** Problem details **
Look through the lines below and extract any with the word "quantidade".

** Material supplied **
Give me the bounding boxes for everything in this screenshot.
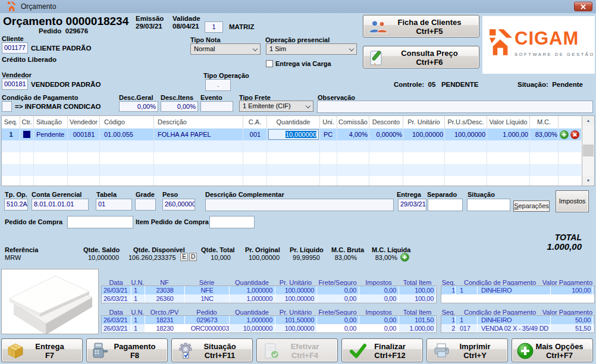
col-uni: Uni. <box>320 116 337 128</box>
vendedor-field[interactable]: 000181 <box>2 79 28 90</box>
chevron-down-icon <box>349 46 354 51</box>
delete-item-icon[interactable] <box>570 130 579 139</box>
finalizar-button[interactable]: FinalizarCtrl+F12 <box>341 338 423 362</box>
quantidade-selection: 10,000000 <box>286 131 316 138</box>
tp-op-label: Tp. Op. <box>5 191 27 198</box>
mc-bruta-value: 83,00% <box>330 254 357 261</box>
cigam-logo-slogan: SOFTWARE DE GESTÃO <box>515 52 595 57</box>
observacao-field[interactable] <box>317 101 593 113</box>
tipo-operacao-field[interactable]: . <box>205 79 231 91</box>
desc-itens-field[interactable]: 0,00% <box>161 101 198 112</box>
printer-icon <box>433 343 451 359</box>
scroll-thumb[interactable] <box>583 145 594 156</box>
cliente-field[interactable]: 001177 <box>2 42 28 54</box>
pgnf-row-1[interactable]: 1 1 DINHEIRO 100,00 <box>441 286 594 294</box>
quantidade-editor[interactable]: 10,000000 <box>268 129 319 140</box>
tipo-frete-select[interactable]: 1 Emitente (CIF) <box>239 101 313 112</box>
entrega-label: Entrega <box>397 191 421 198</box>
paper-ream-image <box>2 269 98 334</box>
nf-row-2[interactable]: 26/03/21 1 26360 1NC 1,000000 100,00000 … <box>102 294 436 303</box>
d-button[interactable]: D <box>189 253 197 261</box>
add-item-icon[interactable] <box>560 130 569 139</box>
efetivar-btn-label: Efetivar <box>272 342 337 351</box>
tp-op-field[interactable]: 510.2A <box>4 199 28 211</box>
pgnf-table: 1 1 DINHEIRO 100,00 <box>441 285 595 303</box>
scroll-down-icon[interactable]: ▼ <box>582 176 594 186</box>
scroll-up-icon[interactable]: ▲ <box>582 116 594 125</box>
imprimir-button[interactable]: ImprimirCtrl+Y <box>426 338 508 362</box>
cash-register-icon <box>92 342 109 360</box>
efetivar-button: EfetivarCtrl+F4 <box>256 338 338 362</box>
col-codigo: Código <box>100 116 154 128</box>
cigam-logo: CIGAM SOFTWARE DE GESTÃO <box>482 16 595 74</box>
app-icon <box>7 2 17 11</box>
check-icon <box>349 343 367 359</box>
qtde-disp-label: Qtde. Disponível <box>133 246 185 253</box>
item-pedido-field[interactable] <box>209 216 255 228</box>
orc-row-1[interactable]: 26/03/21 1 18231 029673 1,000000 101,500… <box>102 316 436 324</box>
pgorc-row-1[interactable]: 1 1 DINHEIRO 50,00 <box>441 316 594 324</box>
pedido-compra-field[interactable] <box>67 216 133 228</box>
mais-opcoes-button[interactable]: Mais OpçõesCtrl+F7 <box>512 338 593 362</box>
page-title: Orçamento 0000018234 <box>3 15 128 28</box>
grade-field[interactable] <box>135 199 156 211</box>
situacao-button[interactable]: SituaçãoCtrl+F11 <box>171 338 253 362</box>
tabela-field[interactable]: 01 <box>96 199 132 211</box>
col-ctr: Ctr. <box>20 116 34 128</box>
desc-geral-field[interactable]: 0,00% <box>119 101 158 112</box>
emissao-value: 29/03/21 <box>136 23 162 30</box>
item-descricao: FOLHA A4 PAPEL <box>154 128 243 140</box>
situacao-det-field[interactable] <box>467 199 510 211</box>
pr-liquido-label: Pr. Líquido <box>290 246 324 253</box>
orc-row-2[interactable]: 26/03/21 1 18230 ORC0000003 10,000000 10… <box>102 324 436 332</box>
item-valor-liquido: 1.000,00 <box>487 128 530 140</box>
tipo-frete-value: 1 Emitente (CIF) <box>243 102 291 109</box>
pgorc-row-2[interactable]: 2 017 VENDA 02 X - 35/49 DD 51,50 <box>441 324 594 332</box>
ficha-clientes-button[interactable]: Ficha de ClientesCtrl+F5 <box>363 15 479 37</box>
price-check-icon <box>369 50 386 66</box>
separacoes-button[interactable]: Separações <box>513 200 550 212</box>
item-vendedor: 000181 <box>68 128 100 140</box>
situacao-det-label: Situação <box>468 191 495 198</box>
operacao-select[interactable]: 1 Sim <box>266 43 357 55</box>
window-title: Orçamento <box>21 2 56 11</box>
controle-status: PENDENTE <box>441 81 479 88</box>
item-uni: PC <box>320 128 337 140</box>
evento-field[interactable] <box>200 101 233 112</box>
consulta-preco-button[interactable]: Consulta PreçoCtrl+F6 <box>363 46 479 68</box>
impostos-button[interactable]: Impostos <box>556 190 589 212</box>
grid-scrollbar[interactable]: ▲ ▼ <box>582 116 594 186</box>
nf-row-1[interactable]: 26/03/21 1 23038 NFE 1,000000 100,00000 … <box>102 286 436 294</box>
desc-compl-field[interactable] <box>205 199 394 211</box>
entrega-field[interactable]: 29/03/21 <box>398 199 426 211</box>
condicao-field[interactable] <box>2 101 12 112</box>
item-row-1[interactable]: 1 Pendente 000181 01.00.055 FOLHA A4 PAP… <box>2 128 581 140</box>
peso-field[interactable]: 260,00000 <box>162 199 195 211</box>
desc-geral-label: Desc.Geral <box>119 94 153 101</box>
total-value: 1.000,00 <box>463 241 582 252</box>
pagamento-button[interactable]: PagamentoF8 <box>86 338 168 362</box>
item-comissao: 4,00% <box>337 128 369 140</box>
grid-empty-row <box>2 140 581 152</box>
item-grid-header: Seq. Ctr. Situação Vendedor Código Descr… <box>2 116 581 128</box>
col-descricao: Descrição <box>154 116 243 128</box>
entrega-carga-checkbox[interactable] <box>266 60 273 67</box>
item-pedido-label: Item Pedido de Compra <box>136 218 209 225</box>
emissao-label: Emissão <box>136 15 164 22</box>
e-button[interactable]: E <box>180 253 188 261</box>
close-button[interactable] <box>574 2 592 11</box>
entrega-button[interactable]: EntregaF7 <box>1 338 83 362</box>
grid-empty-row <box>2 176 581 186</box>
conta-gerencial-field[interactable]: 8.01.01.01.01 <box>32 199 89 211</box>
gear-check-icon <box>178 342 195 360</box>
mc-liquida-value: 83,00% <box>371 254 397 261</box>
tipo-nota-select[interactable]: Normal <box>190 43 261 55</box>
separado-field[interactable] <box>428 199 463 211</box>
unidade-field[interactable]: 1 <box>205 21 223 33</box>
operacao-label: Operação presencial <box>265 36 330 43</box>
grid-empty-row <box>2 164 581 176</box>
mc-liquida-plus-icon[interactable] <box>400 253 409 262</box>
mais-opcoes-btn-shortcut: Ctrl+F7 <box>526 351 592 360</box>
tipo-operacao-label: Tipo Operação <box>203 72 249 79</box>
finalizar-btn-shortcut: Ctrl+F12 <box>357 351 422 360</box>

** Output of the task **
quantidade-selection: 10,000000 <box>286 131 316 138</box>
quantidade-editor[interactable]: 10,000000 <box>268 129 319 140</box>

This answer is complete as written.